Secretary of Education Betsy DeVos rescinded the 2011 Dear Colleague Letter and 2014 Question and Answers on Title IX and Sexual Violence, threatening thousands of sexual assault survivors with longer, more difficult paths to justice.

Even before DeVos’ changes, announced on Sept 22, Title IX was imperfect, time consuming andtraumatizing for survivors. However, the Obama-era guidelines attempted to put the least amount of burden on survivors, whereas these temporary guidelines will do the opposite.

Title IX needs to be changed, but the current department is moving in the wrong direction. DeVos and current members of the Department of Education (DOE) such as Candice Jackson, head of the department’s Office for Civil Rights, have a history of downgrading the severity of issues surrounding sexual assault and misplacing blame on survivors.

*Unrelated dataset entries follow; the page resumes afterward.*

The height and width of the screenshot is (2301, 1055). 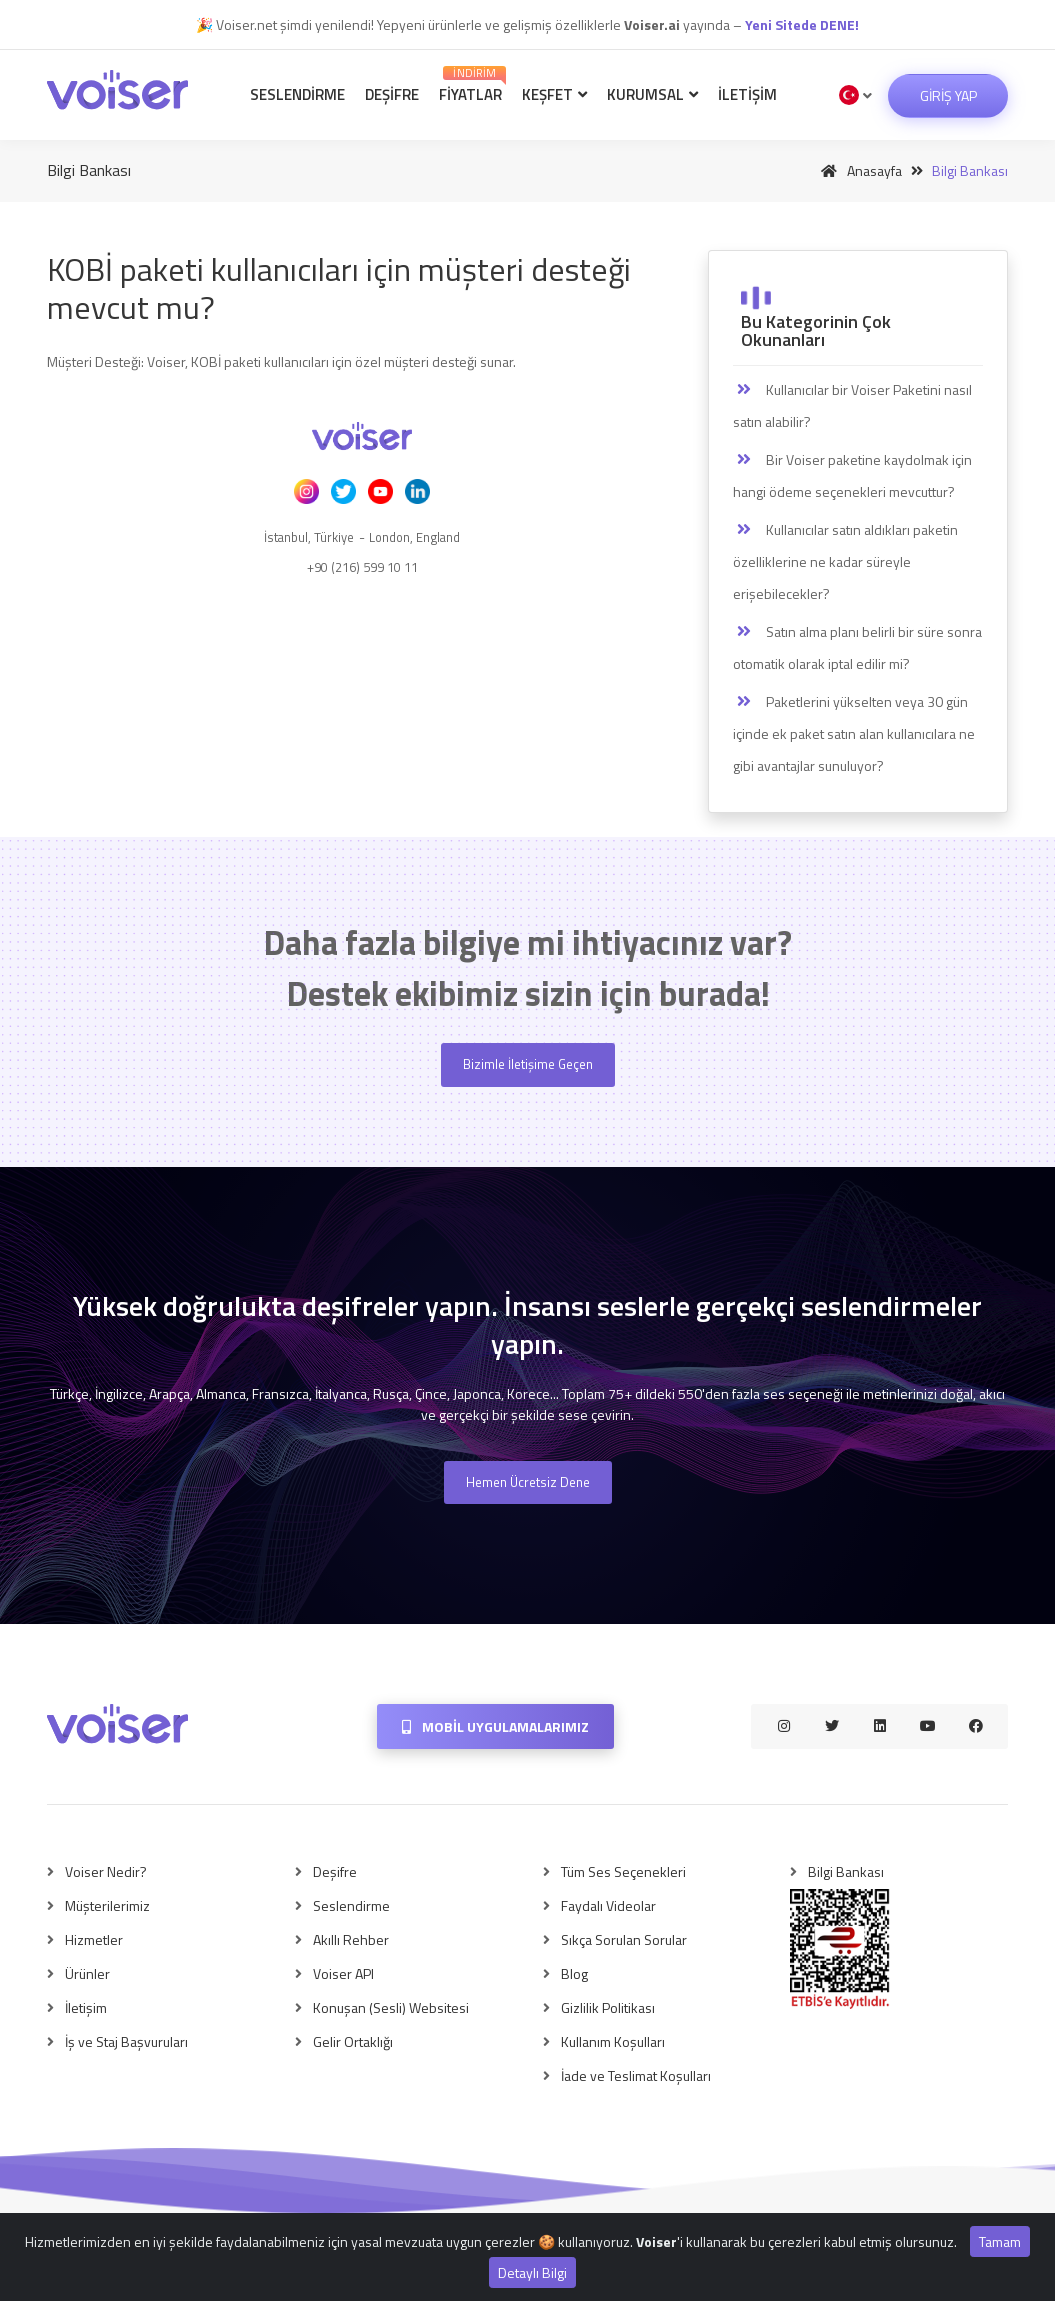 I want to click on Detaylı Bilgi, so click(x=532, y=2272).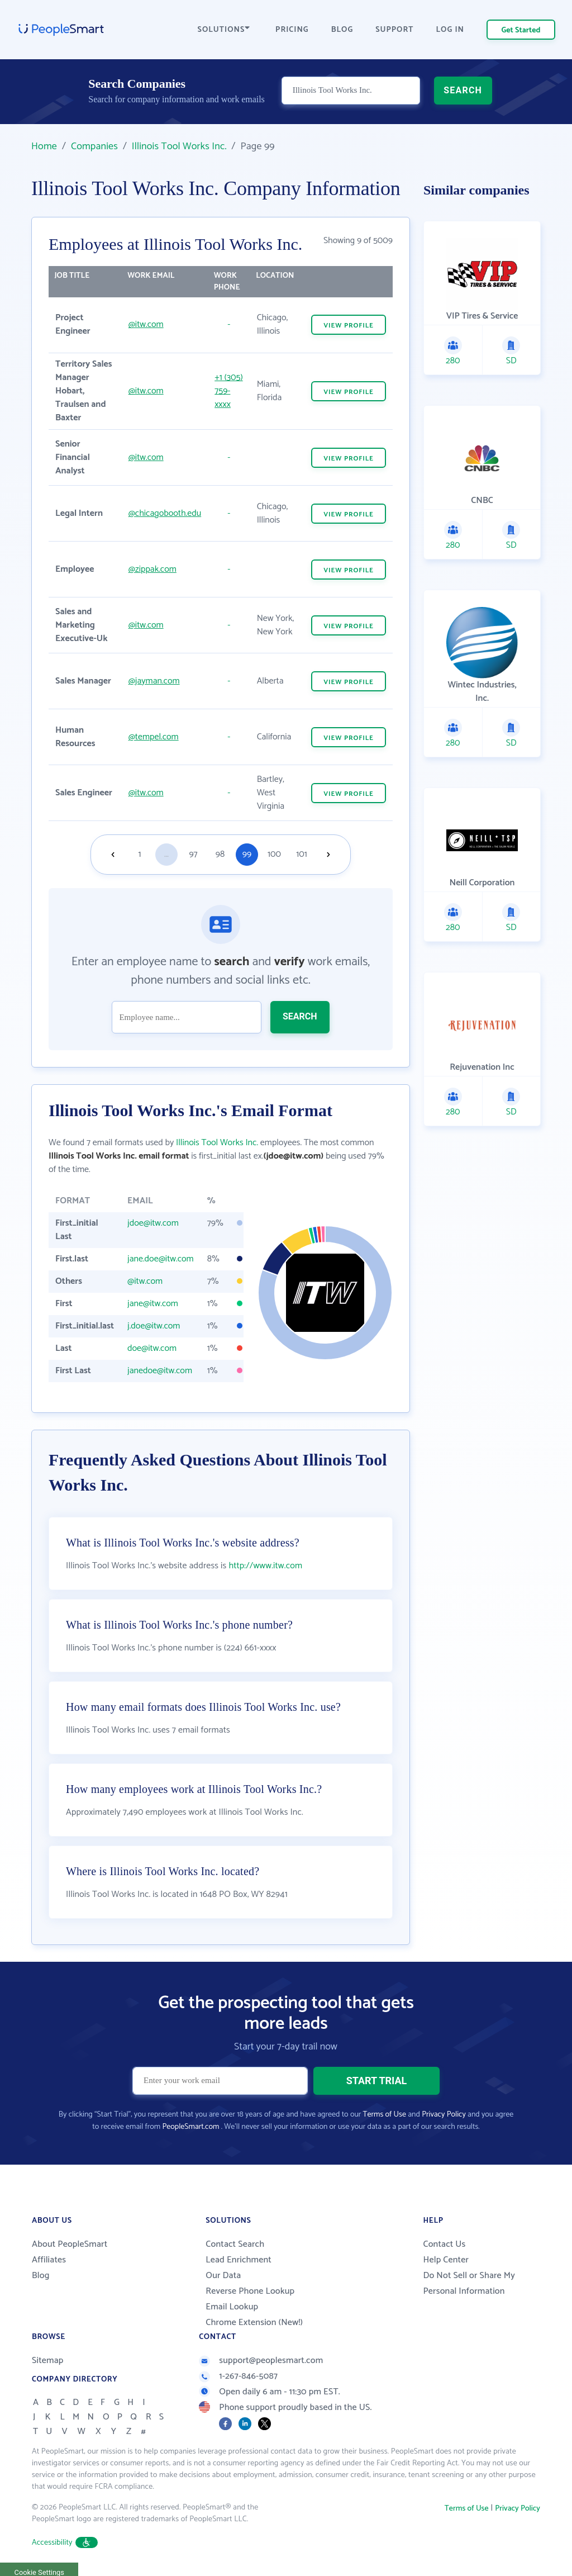 This screenshot has height=2576, width=572. Describe the element at coordinates (48, 2360) in the screenshot. I see `Sitemap` at that location. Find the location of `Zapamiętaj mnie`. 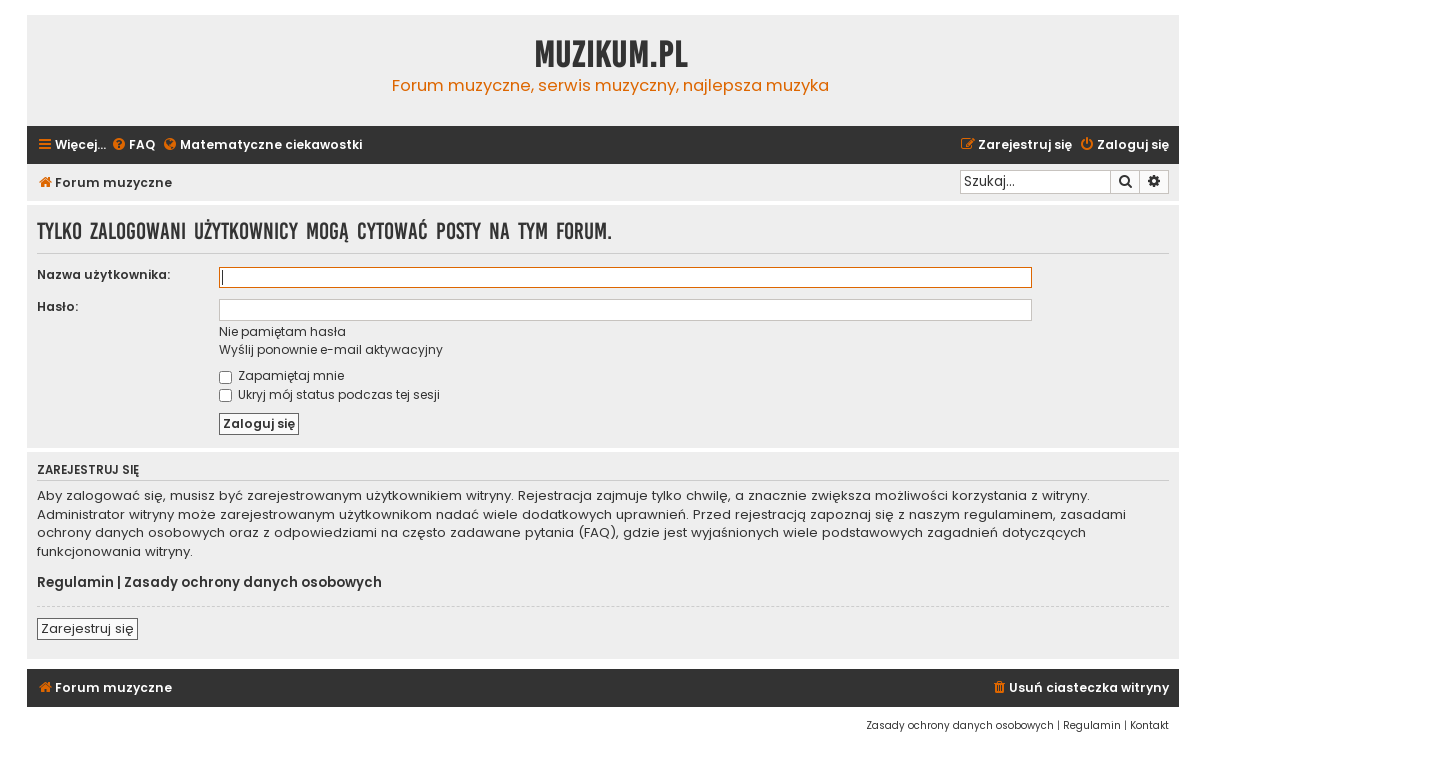

Zapamiętaj mnie is located at coordinates (281, 375).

Illustration by Lizzy Choi

“The accusations — 90 percent of them — fall into the category of ‘we were both drunk,’” Jackson said in an interview with The New York Times.

Consent requires the ability to give consent. Regardless of alcohol consumption or any other substance, every person has a right to have their case taken seriously. Jackson’s words are influencing not only the new guidelines that will be released, but also the temporary guidelines established by the 2017 interim Q&A on Campus Sexual Misconduct.

The decision to repeal Obama-era guidelines, while not unexpected, is a massive step backward. A final draft will be released “in the coming months” for public comment from stakeholders, according to a DOE news release. In the meantime, the 2017 interim Q&A establishes guidelines that threaten the well-being of survivors by stripping protections given during the Obama administration.

The Obama-era protections included a 60-day timeline to complete investigations. DeVos’ new policy does not include any set timeline and gives the accused the right to cross-examine the survivor, which can be an intimidating and potentially traumatizing experience that deters many survivors from reporting.

It also creates an “informal resolution of complaints,” a type of resolution that takes the place of a full investigation and is implemented at the discretion of the school. If an informal resolution is used, the school is not required to report cases to any external offices, which could allow for schools to sweep these issues under the rug.

Schools also now have the option to silence the survivor by allowing only the accused to appeal with new evidence. While

the option for both parties to appeal does exist, DeVos deliberately outlines a path for schools to take that right away from survivors. This shows DeVos’ misinformed belief that false accusations of sexual assault are as prominent as the epidemic of sexual assault on campus.

“One rape is one too many, one assault is one too many, one aggressive act of harassment is one too many. One person denied due process is one too many,” DeVos said.

Though DeVos speaks about her empathy for survivors, these guidelines contradict her words and reaffirm her overwhelming sympathy for the accused. By revoking the survivor’s right to appeal, DeVos denies survivors due process and denies the epidemic of sexual assault on campus. Her new guidelines strip protection from survivors, potentially allowing the assailant to get off with no punishment and in turn putting others at risk.

The Obama administration erred on the side of the survivor by requiring a lower burden of proof, whereas the interim Q&A increases it. In cases of sexual assault, evidence
is often difficult to determine due to the sensitive nature of these crimes. By changing
the standard of evidence, DeVos is painting a picture that false accusations are just as prominent as assaults, which is untrue. This creates an unsafe
situation for the survivor and puts all students at a greater risk as more assaults will go unpunished.

There is hope that the permanent guidelines, which do not have a release date, will provide a just process for both parties and ultimately make college campuses safer places. However, given the nature of the temporary guidelines this hope seems optimistic.

The DOE needs to evaluate the damage caused by rescinding the 2011 Dear Colleague Letter and 2014 Q&A on Title IX and Sexual Violence. As it stands, the accused have more protection than the accuser. If DeVos believes one person denied due process is one too many, she should not deny survivors the protection and rights she hopes to provide to the accused.